In 2020, Kidguard was the victim of a data breach which released customer data.

==Features==
Following the software as a service model, KidGuard is run through a web application that allows a parent to view all activity on a child's phone, including:

- Reading sent and received text messages, including deleted messages and texts sent via popular alternative messaging applications such as WhatsApp.
- Accessing browser history, call history and application usage, including duration and frequency.
- Viewing all photos and videos saved to a child's phone,
- Using a smartphone's GPS to track location, as well as setting geo-fencing to alert parents.
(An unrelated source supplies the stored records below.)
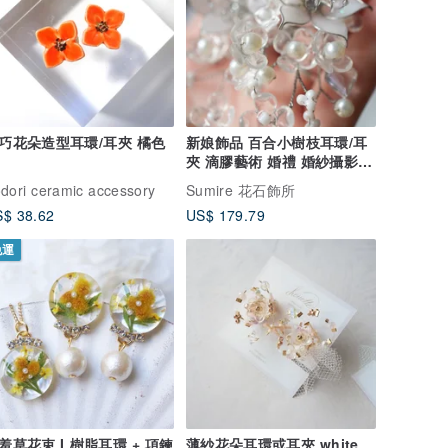
巧花朵造型耳環/耳夾 橘色
新娘飾品 百合小樹枝耳環/耳
夾 滴膠藝術 婚禮 婚紗攝影
花嫁飾品
odori ceramic accessory
Sumire 花石飾所
$ 38.62
US$ 179.79
免運
羞草花束 I 樹脂耳環 + 項鍊
薄紗花朵耳環或耳夾 white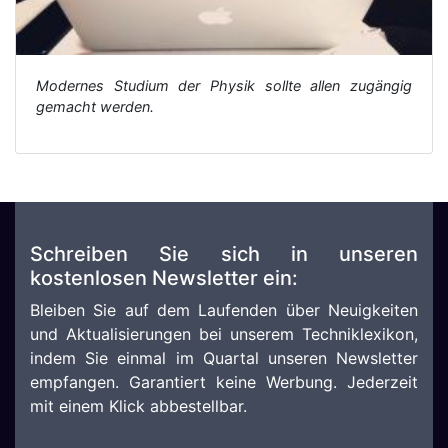
Modernes Studium der Physik sollte allen zugängig
gemacht werden.
Schreiben Sie sich in unseren
kostenlosen Newsletter ein:
Bleiben Sie auf dem Laufenden über Neuigkeiten
und Aktualisierungen bei unserem Techniklexikon,
indem Sie einmal im Quartal unseren Newsletter
empfangen. Garantiert keine Werbung. Jederzeit
mit einem Klick abbestellbar.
KidGuard also includes a feature it calls a "Situation 360 Report," in which the application automatically creates a report to aid law enforcement in the event of a child's disappearance. The report includes a full profile of a child's recent locations, behavior and message history.

==Controversy==
Critics have raised concerns about the potential capability of KidGuard and its competitors to violate privacy laws or to be used as a tool by stalkers and abusers.

In May 2018, KidGuard was featured in a New York Times article which criticized the application's developers for running advertisements aimed at adults attempting to spy on their spouses or discover infidelity. After KidGuard was contacted for comment, a spokesman responded that these advertisements had been developed by a marketing partner. All content relating to infidelity was subsequently removed from the KidGuard website.

==Philanthropy==
KidGuard maintains an annual "KidGuard for Education Essay Scholarship" for high school students in the United States. The scholarship is awarded to an undisclosed number of participants, based on the results of an essay content whose topics concern online safety and cyberbullying.

In 2017, KidGuard donated $25,000 in grants to 18 non-profit organizations focused on child safety and online threat prevention. The largest grant of $5,000 was awarded to the Megan Meier Foundation.